_Data supplied:_
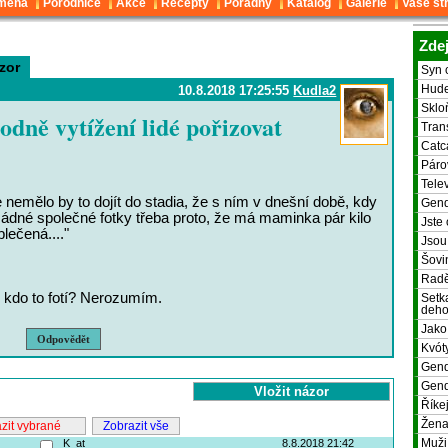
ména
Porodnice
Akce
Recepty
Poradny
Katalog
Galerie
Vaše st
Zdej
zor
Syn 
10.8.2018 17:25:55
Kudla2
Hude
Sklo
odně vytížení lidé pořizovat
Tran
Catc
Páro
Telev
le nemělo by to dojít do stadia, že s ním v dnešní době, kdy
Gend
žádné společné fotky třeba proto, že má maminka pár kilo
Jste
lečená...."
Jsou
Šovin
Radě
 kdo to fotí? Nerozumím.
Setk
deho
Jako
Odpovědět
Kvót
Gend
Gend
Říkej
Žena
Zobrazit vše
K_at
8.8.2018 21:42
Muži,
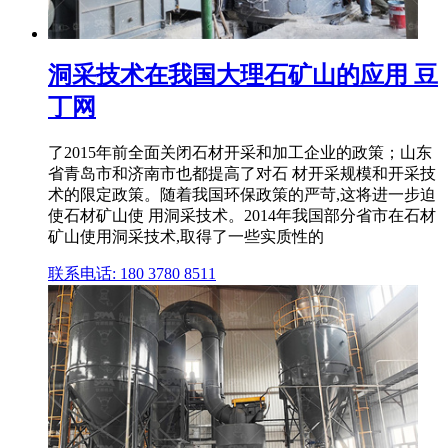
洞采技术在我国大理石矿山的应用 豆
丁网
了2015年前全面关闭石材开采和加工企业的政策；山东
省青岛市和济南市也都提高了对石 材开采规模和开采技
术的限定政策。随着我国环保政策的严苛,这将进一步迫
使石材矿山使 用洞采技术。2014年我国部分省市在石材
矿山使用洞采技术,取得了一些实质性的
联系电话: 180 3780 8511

_Problem to solve:_
In your copy, repeat the records above exactly and include no images.

_Response to the task:_
ména
Porodnice
Akce
Recepty
Poradny
Katalog
Galerie
Vaše st
Zdej
zor
Syn 
10.8.2018 17:25:55
Kudla2
Hude
Sklo
odně vytížení lidé pořizovat
Tran
Catc
Páro
Telev
le nemělo by to dojít do stadia, že s ním v dnešní době, kdy
Gend
žádné společné fotky třeba proto, že má maminka pár kilo
Jste
lečená...."
Jsou
Šovin
Radě
 kdo to fotí? Nerozumím.
Setk
deho
Jako
Odpovědět
Kvót
Gend
Gend
Říkej
Žena
Zobrazit vše
K_at
8.8.2018 21:42
Muži,
洞采技术在我国大理石矿山的应用 豆
丁网
了2015年前全面关闭石材开采和加工企业的政策；山东
省青岛市和济南市也都提高了对石 材开采规模和开采技
术的限定政策。随着我国环保政策的严苛,这将进一步迫
使石材矿山使 用洞采技术。2014年我国部分省市在石材
矿山使用洞采技术,取得了一些实质性的
联系电话: 180 3780 8511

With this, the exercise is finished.